The methodological innovation is the shift from general to domain-specific evaluation. General Turing Tests systematically underestimate the mimeomorphic sophistication of modern language models — LLMs can fool most general audiences on most topics — while systematically overestimating their contributory competence. The specialist Imitation Game cuts the other way: it reveals where fluent surface competence fails against expert judgment.

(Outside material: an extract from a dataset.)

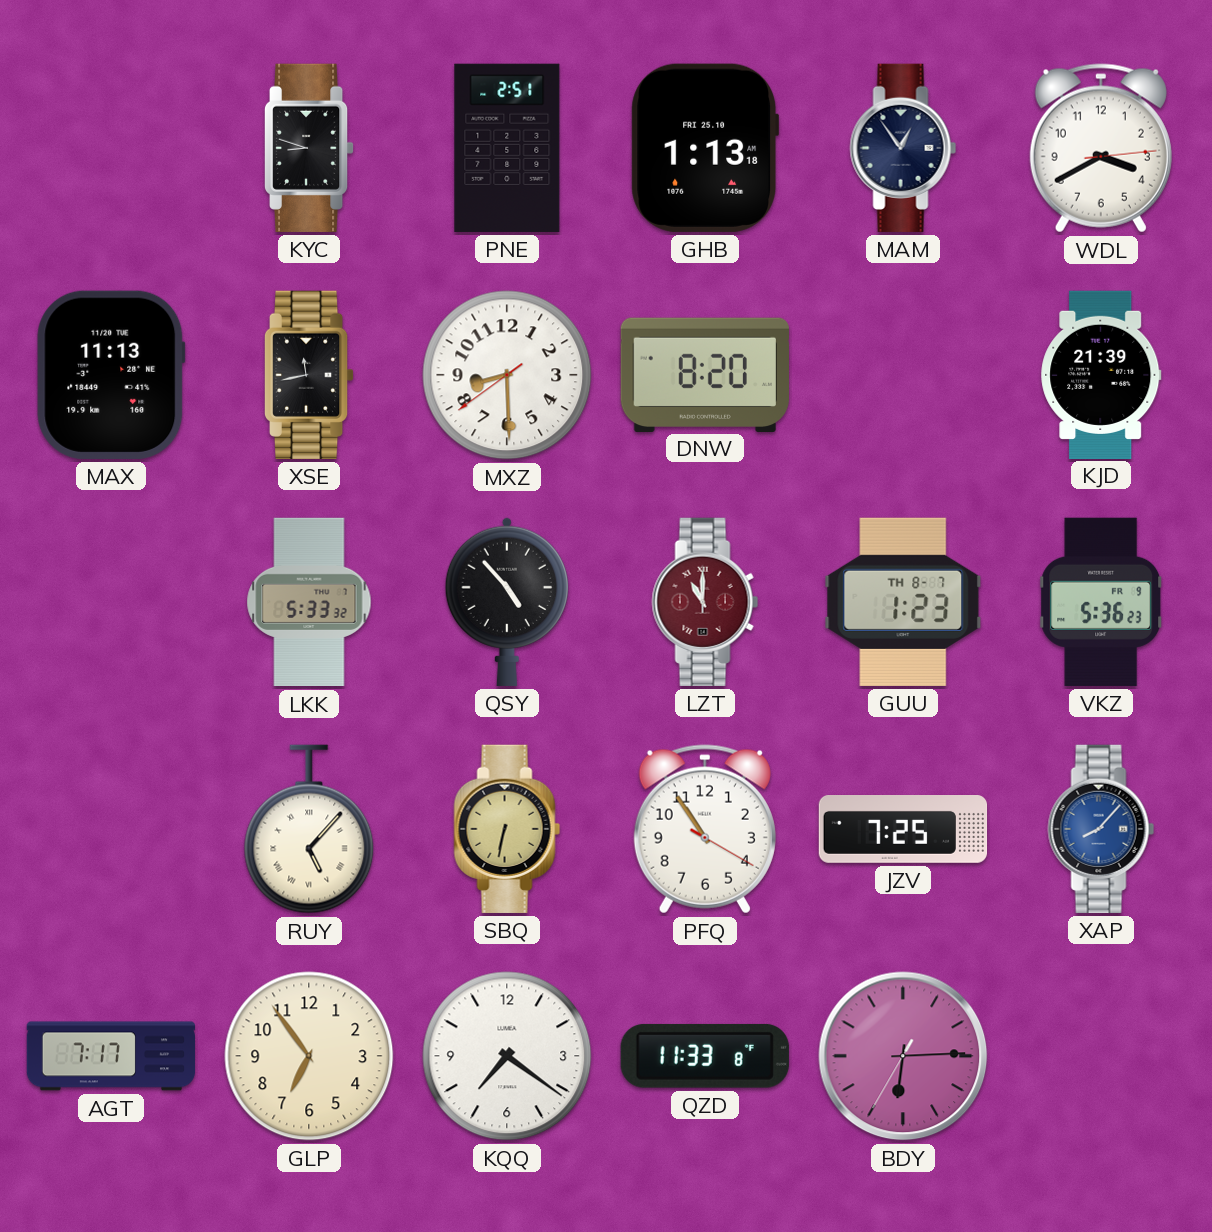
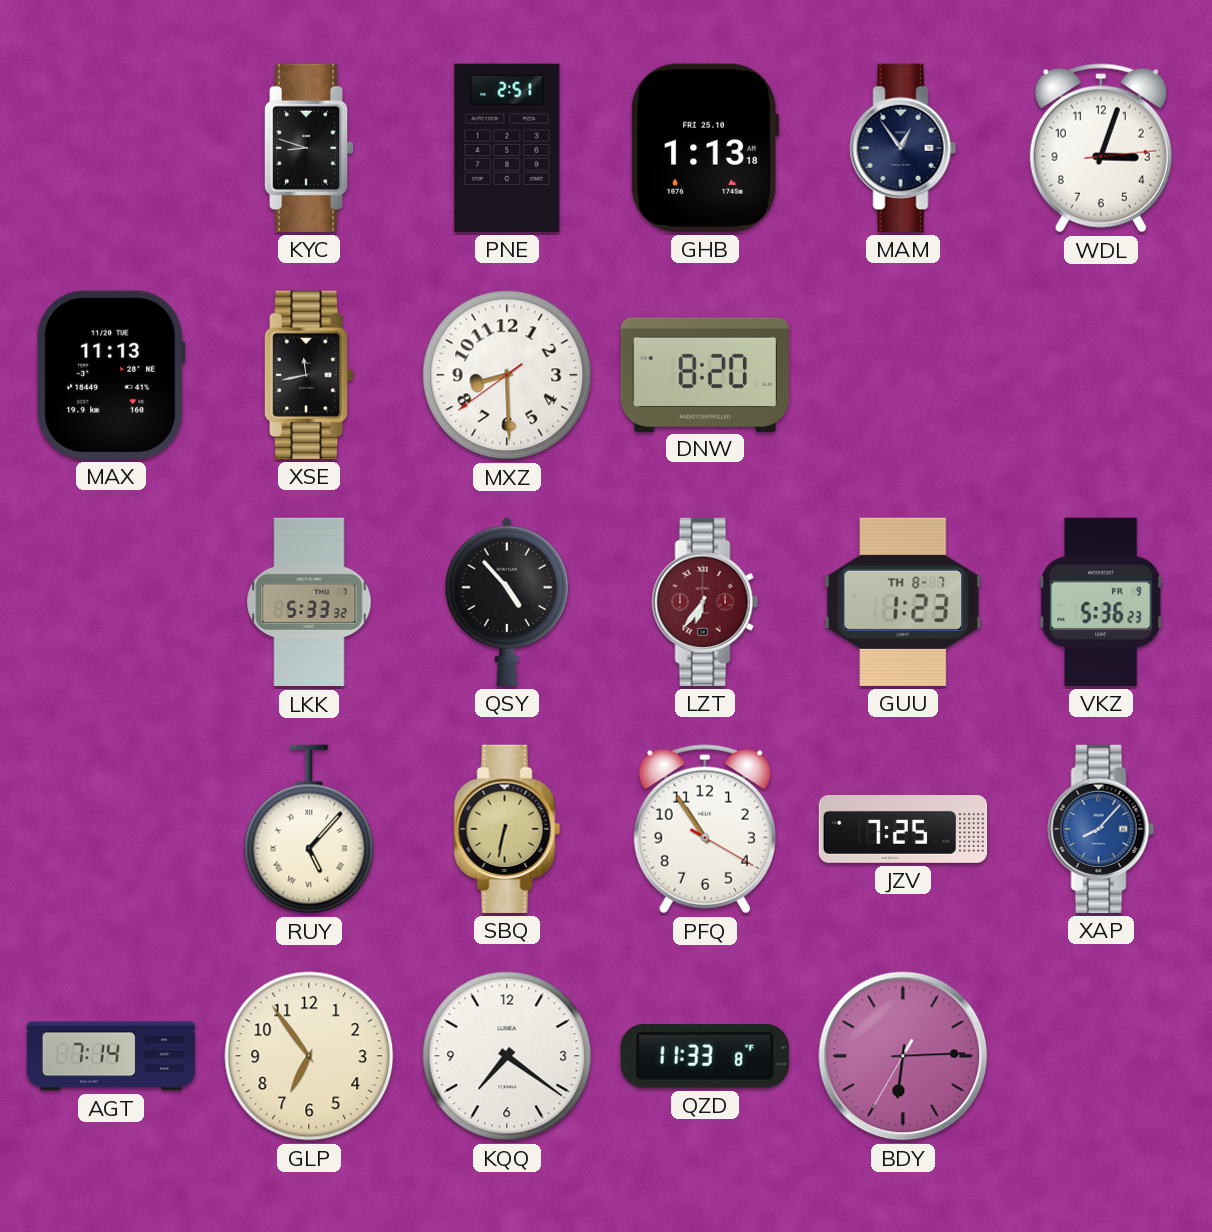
WDL: 3:40 -> 3:03
KJD: 21:39 -> none
LZT: 11:00 -> 6:36
AGT: 7:17 -> 7:14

The failures are informative because they identify the precise boundary between what the machine has absorbed from textual training and what requires the collective tacit knowledge of domain participation.

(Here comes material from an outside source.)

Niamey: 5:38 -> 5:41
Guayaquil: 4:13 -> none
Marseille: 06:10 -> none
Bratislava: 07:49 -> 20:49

The methodology has a second virtue: it generates empirically testable claims about where AI systems will and will not succeed. Collins's framework predicts that machines will reliably pass the Imitation Game in domains where the relevant knowledge is predominantly relational (captured in training text) and reliably fail in domains where the relevant knowledge is predominantly collective (maintained in social practice). The Collins and Thorne 2026 paper tested this directly, finding that language models could not reproduce the specific forms of social reasoning that gravitational wave physicists use when evaluating fringe science claims — a failure that is invisible in general evaluations but consistent across specialist ones.
Collins developed the methodology across Rethinking Expertise (2007) with Robert Evans and subsequent empirical papers. The technique formalized insights from his own experience as a non-practitioner interactional expert in gravitational wave physics, subjected to tests in which physicists attempted (and failed) to identify him as an outsider.
Domain-specific. The test must be conducted by judges with genuine contributory expertise in the target field.
Not the general Turing Test. General tests conflate mimeomorphic sophistication with contributory competence; the Imitation Game separates them.
Empirically productive. The methodology generates testable predictions about where AI systems will succeed and fail.
Diagnostic, not binary. The Game does not simply pass or fail a system; it identifies the specific kinds of questions where the boundary between interactional and contributory expertise becomes visible.